El
segundo largometraje realizado por John
Carpenter
se presenta desde la violencia que define al thriller
estadounidense de la década de 1970. Dicha violencia delata la
imposibilidad inicial de un cuerpo policial que la emplea de modo similar al de la delincuencia callejera. Pero, además, esta atractiva propuesta
no esconde la admiración de su responsable hacia los clásicos del
western, de modo que Carpenter
no dudó a la hora de conceder a su protagonista el nombre de Ethan,
el mismo del solitario interpretado por John
Wayne
en
Centauros
del desierto
(The
Searchers;
John
Ford,
1956), o ubicar la acción en una oficina de las fuerzas del orden
similar a la expuesta por Howard
Hawks
en
Río
Bravo (1958). Pero Asalto
a la comisaría del distrito 13 (Assault on Precint 13, 1976) es
algo más que un digno homenaje de impecable puesta en escena y muy
entretenido del film de Hawks (Carpenter firmó el montaje empleando el nombre del personaje de Wayne), como también lo es The
Warriors (Walter Hill, 1979), otro destacado western urbano de la época, aunque el film de Hill
se centra en la supervivencia de una pandilla por las inhóspitas
calles de Nueva York, un espacio abierto que resulta igual de acotado
y opresivo que la comisaría del distrito 13 donde Carpenter
desarrolló, con gran acierto, una de las constantes que definen su
cine, aquella en la que se descubre a sus protagonistas enfrentados a
situaciones límite dentro de entornos cerrados.
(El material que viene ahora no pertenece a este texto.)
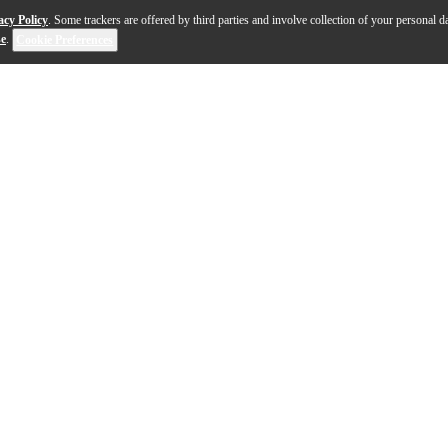
acy Policy
. Some trackers are offered by third parties and involve collection of your personal da
se
.
Cookie Preferences
n and Tyler, the Creator, Dr. Seuss' The Grinch: Origi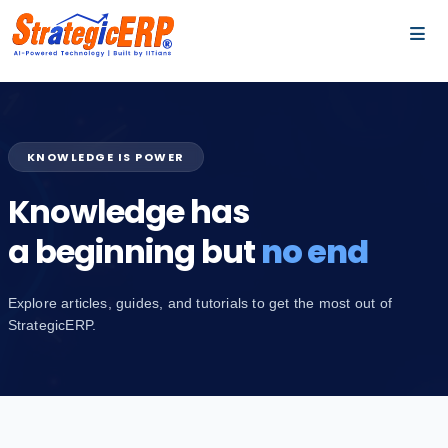
…
…
KNOWLEDGE IS POWER
Knowledge has
a beginning but
no end
Explore articles, guides, and tutorials to get the most out of
StrategicERP.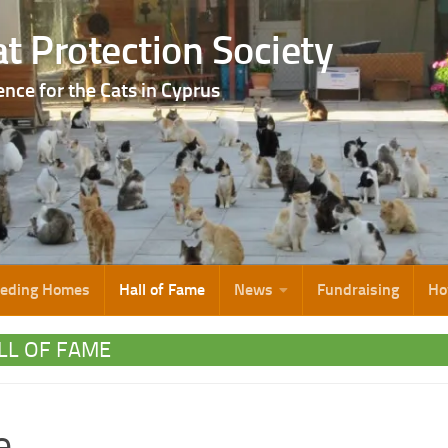
t Protection Society
ence for the Cats in Cyprus
eeding Homes
Hall of Fame
News
Fundraising
Ho
LL OF FAME
e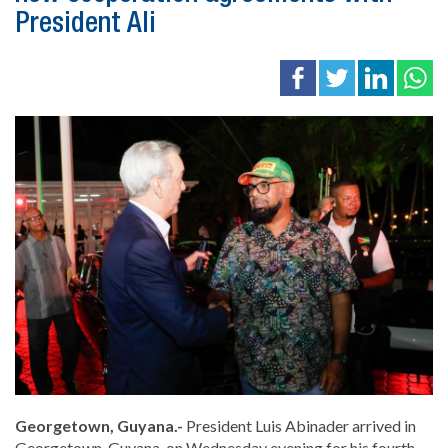
President Ali
Georgetown, Guyana.-
President Luis Abinader arrived in
Georgetown, Guyana, on Wednesday evening for his fourth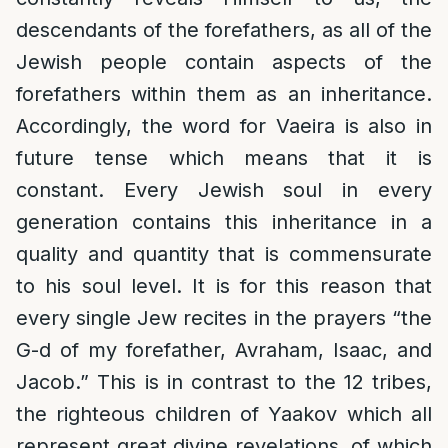
descendants of the forefathers, as all of the
Jewish people contain aspects of the
forefathers within them as an inheritance.
Accordingly, the word for Vaeira is also in
future tense which means that it is
constant. Every Jewish soul in every
generation contains this inheritance in a
quality and quantity that is commensurate
to his soul level. It is for this reason that
every single Jew recites in the prayers “the
G-d of my forefather, Avraham, Isaac, and
Jacob.” This is in contrast to the 12 tribes,
the righteous children of Yaakov which all
represent great divine revelations, of which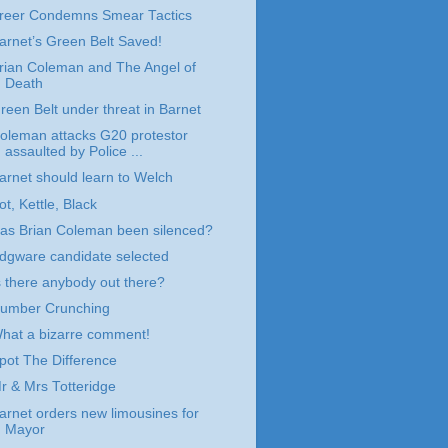
reer Condemns Smear Tactics
arnet’s Green Belt Saved!
rian Coleman and The Angel of
Death
reen Belt under threat in Barnet
oleman attacks G20 protestor
assaulted by Police ...
arnet should learn to Welch
ot, Kettle, Black
as Brian Coleman been silenced?
dgware candidate selected
s there anybody out there?
umber Crunching
hat a bizarre comment!
pot The Difference
r & Mrs Totteridge
arnet orders new limousines for
Mayor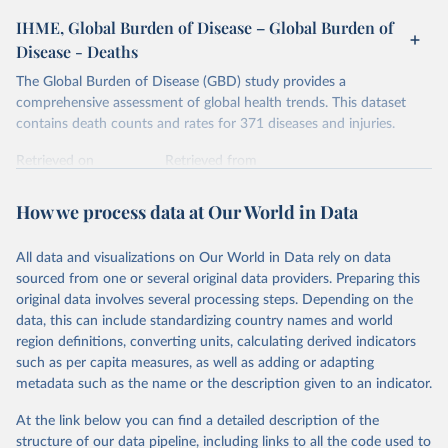
IHME, Global Burden of Disease – Global Burden of
Disease - Deaths
The Global Burden of Disease (GBD) study provides a
comprehensive assessment of global health trends. This dataset
contains death counts and rates for 371 diseases and injuries.
Retrieved on
Retrieved from
February 7, 2026
https://vizhub.healthdata.org/gbd-results/
How we process data at Our World in Data
Citation
This is the citation of the original data obtained from the source,
All data and visualizations on Our World in Data rely on data
prior to any processing or adaptation by Our World in Data.
To cite
sourced from one or several original data providers. Preparing this
data downloaded from this page, please use the suggested citation
original data involves several processing steps. Depending on the
given in
Reuse This Work
below.
data, this can include standardizing country names and world
region definitions, converting units, calculating derived indicators
"Global Burden of Disease Collaborative Network. 
such as per capita measures, as well as adding or adapting
Global Burden of Disease Study 2023 (GBD 2023). 
metadata such as the name or the description given to an indicator.
Seattle, United States: Institute for Health Metrics 
and Evaluation (IHME), 2025. Available from 
https://vizhub.healthdata.org/gbd-results/
."
At the link below you can find a detailed description of the
structure of our data pipeline, including links to all the code used to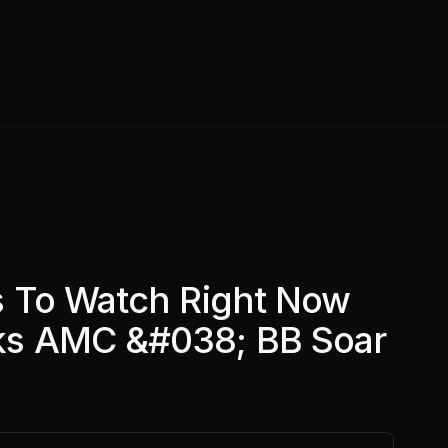
s To Watch Right Now
s AMC &#038; BB Soar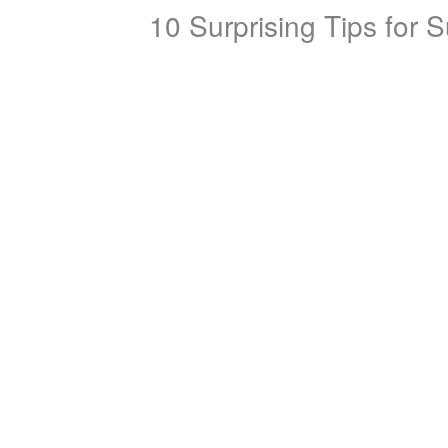
10 Surprising Tips for 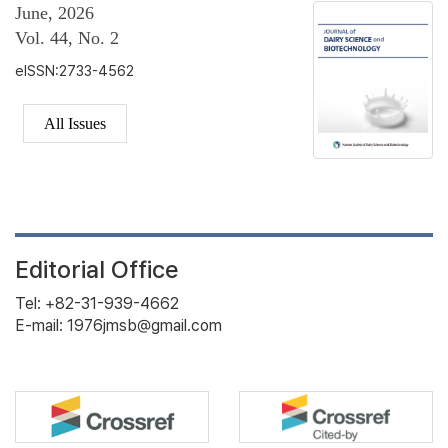
June, 2026
Vol. 44, No. 2
eISSN:2733-4562
All Issues
Editorial Office
Tel: +82-31-939-4662
E-mail: 1976jmsb@gmail.com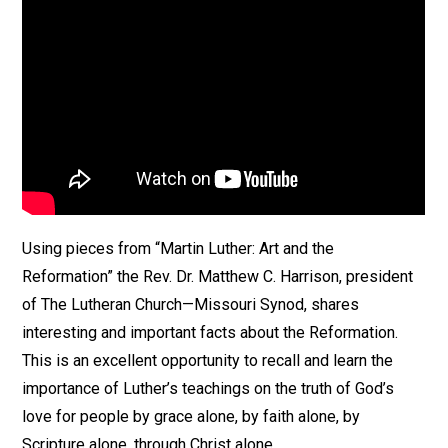
Using pieces from “Martin Luther: Art and the
Reformation” the Rev. Dr. Matthew C. Harrison, president
of The Lutheran Church—Missouri Synod, shares
interesting and important facts about the Reformation.
This is an excellent opportunity to recall and learn the
importance of Luther’s teachings on the truth of God’s
love for people by grace alone, by faith alone, by
Scripture alone, through Christ alone.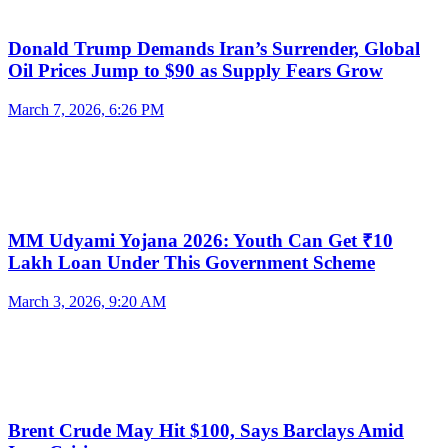
Donald Trump Demands Iran’s Surrender, Global
Oil Prices Jump to $90 as Supply Fears Grow
March 7, 2026, 6:26 PM
MM Udyami Yojana 2026: Youth Can Get ₹10
Lakh Loan Under This Government Scheme
March 3, 2026, 9:20 AM
Brent Crude May Hit $100, Says Barclays Amid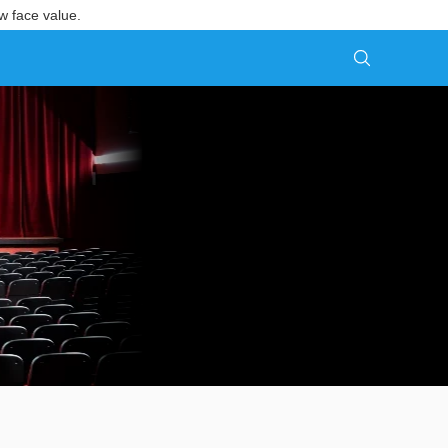
w face value.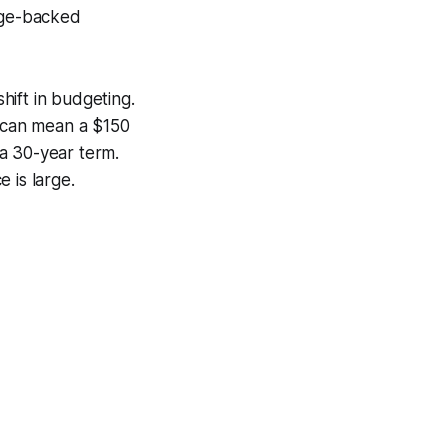
gage-backed
shift in budgeting.
e can mean a $150
a 30-year term.
 is large.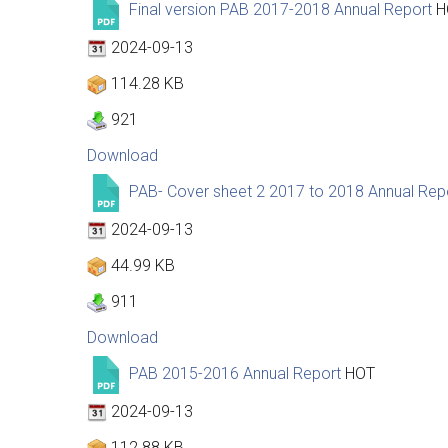
Final version PAB 2017-2018 Annual Report
H
2024-09-13
114.28 KB
921
Download
PAB- Cover sheet 2 2017 to 2018 Annual Rep
2024-09-13
44.99 KB
911
Download
PAB 2015-2016 Annual Report
HOT
2024-09-13
112.88 KB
De tal manera Asalto
a la comisaría del distrito 13
combina el policíaco de la época con el gusto de su director por
realizar westerns con apariencia de fantástico o, en este caso, de
thriller, y por lo tanto sus personajes se alejan de las ubicaciones
espacio-temporales características del género para encontrarse en
1976, en la ciudad de Los Ángeles, donde se ha desatado la violencia
entre bandas callejeras mientras la policía emplea la fuerza bruta
para acabar con ellas. Esta cuestión se observa al inicio, cuando se
produce la masacre de unos pandilleros por parte de agentes del orden
que no les conceden la menor oportunidad. Este acto, más que una
labor realizada por representantes de la ley, semeja un ajuste de
cuentas, motivo que lleva a los miembros de la banda a jurar
venganza. Esta es la excusa que John
Carpenter
utiliza
para poner en marcha su intención, que no es otra que la de reunir a
un grupo de individuos, en apariencia, opuestos en un medio que les
obliga a unir sus recursos y a limar asperezas si pretenden salir con
vida. El lugar elegido es una comisaría a punto de ser clausurada,
por ello solo cuenta con un par de oficinistas, un sargento y Ethan
Bishop (Austin
Stoker),
un refuerzo de ultima hora. A Bishop no le queda otro remedio y
acepta acudir a la comisaría para vigilar que los últimos
preparativos se cumplan sin ningún contratiempo, algo que parece
seguro. Sin embargo, la llegada de un autobús con tres presos, unido
a la irrupción de un desconocido que dice que le persiguen, da pie a
un enfrentamiento a vida o muerte con decenas de maleantes sedientos
de sangre que les declaran una guerra sin cuartel. La situación que
se vive dentro del edificio se presenta insostenible, no hay armas
suficientes para defenderse, la luz ha sido cortada, al igual que la
línea telefónica. La única solución consiste en resistir cuanto
puedan, a la espera de unos refuerzos que ninguno sabe si llegarán. No obstante, Bishop encuentra en Napoleón Wilson
(Darwin
Joston),
un convicto muy peligroso, a un aliado de valía, además cuenta con
el apoyo de Leigh (Laurie
Zimmer),
la joven secretaria que parece sentir atracción por el
delincuente, y de Wells (Tony
Burton),
el otro reo superviviente al primer ataque, a quien se le concede la
oportunidad de escapar para poder avisar a las fuerzas del orden. La
rapidez con la que se desarrollan los hechos concede a la acción el carácter apremiante que también sienten los personajes,
conscientes de sufrir una situación desesperante en la que su tiempo
se acaba, cuestión esta que se repetiría en posteriores films de Carpenter.